Without the preload, the delay after the core reset would need to be longer. It’s still an operation that can take some time, depending on the connection. Notice that the method pulse_ttl() can be also called both within a subkernel, and on its own.

In general, subkernels do not have to be awaited, but awaiting is required to retrieve returned values and exceptions.

Note

When a subkernel is running, regardless of devices used by it, RTIO devices on that satellite are not available to the master. Control is returned to master after the subkernel finishes - to be sure that you can use the device, the subkernel should be awaited before any RTIO operations on the affected satellite are performed.

Message passing

Subkernels besides arguments and returns, can also pass messages between each other or the master with built-in subkernel_send() and subkernel_recv() functions. This can be used for communication between subkernels, passing additional data, or partially computed data. Consider the following example:

from artiq.experiment import *

@subkernel(destination=1)
def simple_message() -> TInt32:
    data = subkernel_recv("message", TInt32)
    return data + 20

class MessagePassing(EnvExperiment):
    def build(self):
        self.setattr_device("core")

    @kernel
    def run(self):
        simple_self()
        subkernel_send(1, "message", 150)
        result = subkernel_await(simple_self)
        assert result == 170

The subkernel_send(destination, name, value) function requires three arguments: destination, name of the message that will be linked with the subkernel_recv(), and the passed value.
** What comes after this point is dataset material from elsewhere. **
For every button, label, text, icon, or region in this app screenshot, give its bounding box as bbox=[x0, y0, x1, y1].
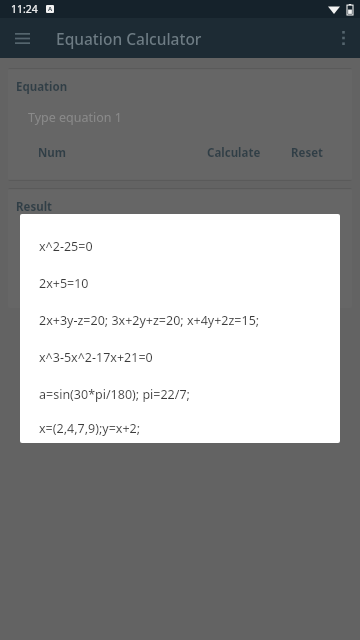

The subkernel_recv(name, type, [timeout]) function requires two arguments: message name (matching the name provided in subkernel_send) and expected type. Optionally, it accepts a third argument - timeout for the operation in milliseconds. If the value is negative, timeout is disabled. The default value is no timeout.

The “name” argument in both send and recv functions acts as a link, and must match exactly between the two for a successful message transaction. The type of the value sent by subkernel_send is checked against the type declared in subkernel_recv with the same name, to avoid misinterpretation of the data. The compiler also checks if all subkernel message names have both a sending and receiving functions to help with typos. However, it cannot help if wrong names are used - the receiver will wait only for a matching message for the duration of the timeout.

A message can be received only when a subkernel is running, and is put into a buffer to be taken when required - thus whatever sending order will not cause a deadlock. However, a subkernel may timeout or wait forever, if destination or names do not match (e.g. message sent to wrong destination, or under different than expected name even if types match).